Aus dieser Vorstudie ergeben sich Fragen zur persönlichen Schuld Einzelner: Hat sich ihre politische Orientierung nach 1945 geändert? Wenn ja, warum? Oder haben sie ihre Orientierung behalten, und hat sie sich gar in politischem Handeln niedergeschlagen? Wieso sind sie überhaupt wieder in Amt und Würden gelangt? Aber vielleicht auch: Welche Seilschaften gab es? Oder: Wie sind die Opfer des Nationalsozialismus – die es hier im Landtag ja auch gegeben hat – und die Täter miteinander umgegangen? Wie wurde die Politik durch die jeweilige Biografie beeinflusst? Welche Rolle hat der 1948/49 gegründete Witikobund gespielt, in dem laut Vorbericht Abgeordnete des Hessischen Landtags sogar eine führende Rolle einnahmen?

Es gibt also noch viele Unklarheiten und viele Fragestellungen. Meine Damen und Herren, deshalb ist es uns auch wichtig, dass hier weiter geforscht wird und wir es bei dem Bisherigen nicht bewenden lassen. Ich glaube, hier besteht Einigkeit mit Ihnen und den LINKEN, Herr Schaus, und mit allen anderen im Landtag.

(Beifall bei dem BÜNDNIS 90/DIE GRÜNEN so- wie der Abg. Hermann Schaus (DIE LINKE) und Judith Lannert (CDU))

Meine Damen und Herren, selbstverständlich sind diese Studien kein Selbstzweck. Wir alle wollen aus der Geschichte lernen. Es gibt keinen Schlussstrich unter der Vergangenheit. Ganz im Gegenteil: Anhand der Vorstudie sehen wir, dass es auch hier im Parlament keine Stunde null gab. Es ist ein kontinuierlicher Prozess, der uns weitere wichtige Einblicke in unsere Geschichte gibt. Wir alle stehen in der Verantwortung, der jetzigen und den nachfolgenden Generationen deutlich zu machen, wozu Rassenhass, Antisemitismus, Antiziganismus, die Verfolgung politisch und religiös Andersdenkender, die Verfolgung Homosexueller und behinderter Menschen geführt haben. Es ging damals, aber auch heute, darum, sich dieser menschenverachtenden Gesinnung entgegenzustellen.

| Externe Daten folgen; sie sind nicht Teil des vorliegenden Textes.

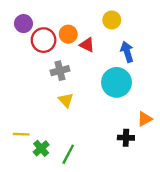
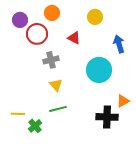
orange circle: (68, 34) -> (52, 13), moved
blue arrow: (127, 52) -> (119, 44), moved
black cross: (126, 138) -> (107, 117), size x1.5
green line: (68, 154) -> (58, 109), moved, turned 48

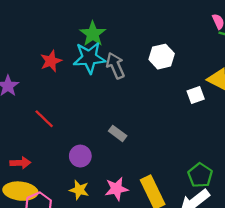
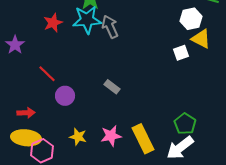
white hexagon: (162, 57) -> (191, 19), moved
purple circle: (80, 156) -> (65, 96), moved

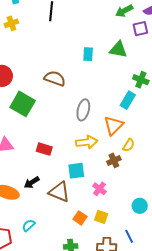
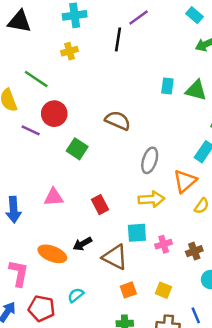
cyan rectangle: (88, 54) -> (167, 86), moved
green square: (23, 104) -> (77, 149), size x0.7
red rectangle: (44, 149) -> (100, 205), turned 42
brown cross: (114, 160) -> (194, 251), moved
pink cross: (99, 189) -> (164, 244), moved, turned 32
orange square: (80, 218) -> (128, 290), moved, turned 32

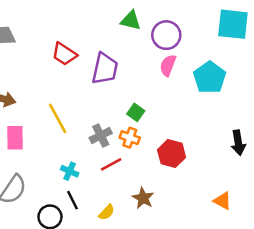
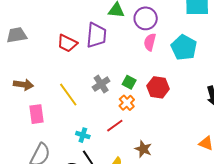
purple trapezoid: (105, 69) -> (96, 35), moved
gray cross: (101, 135) -> (101, 84), moved
orange cross: (130, 138) -> (127, 103), turned 35
red hexagon: (172, 154) -> (158, 87), moved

Wenn hier Aufklärung über die NS-Vergangenheit betrieben wird, geht es auch um unsere demokratische Selbstvergewisserung und um unsere Institution. Was nicht aufgeklärt und aufgearbeitet wird, kann uns irgendwann wieder einholen. Meine Damen und Herren, wir sollten diesen Prozess einmütig begleiten. Dieses Thema taugt nicht für eine politische Auseinandersetzung.

(Beifall bei dem BÜNDNIS 90/DIE GRÜNEN so- wie bei Abgeordneten der CDU, der LINKEN und der FDP)

Liebe Frau Kollegin Feldmayer, Sie müssen zum Schluss kommen.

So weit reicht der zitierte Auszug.